━━━━━ The data ━━━━━

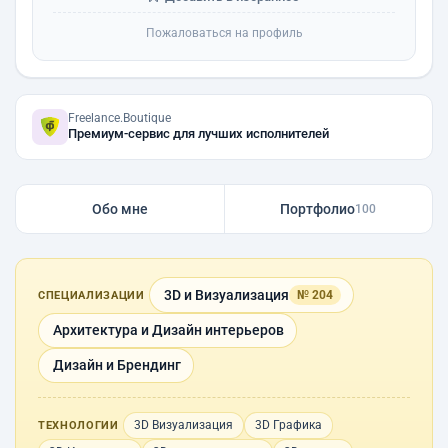
Пожаловаться на профиль
Freelance.Boutique
Премиум-сервис для лучших исполнителей
Обо мне
Портфолио
100
3D и Визуализация
№ 204
СПЕЦИАЛИЗАЦИИ
Архитектура и Дизайн интерьеров
Дизайн и Брендинг
3D Визуализация
3D Графика
ТЕХНОЛОГИИ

━━━━━

### Task details
No pictures should appear in the copy, and each record above is to be returned exactly.

### Answer area
Пожаловаться на профиль
Freelance.Boutique
Премиум-сервис для лучших исполнителей
Обо мне
Портфолио
100
3D и Визуализация
№ 204
СПЕЦИАЛИЗАЦИИ
Архитектура и Дизайн интерьеров
Дизайн и Брендинг
3D Визуализация
3D Графика
ТЕХНОЛОГИИ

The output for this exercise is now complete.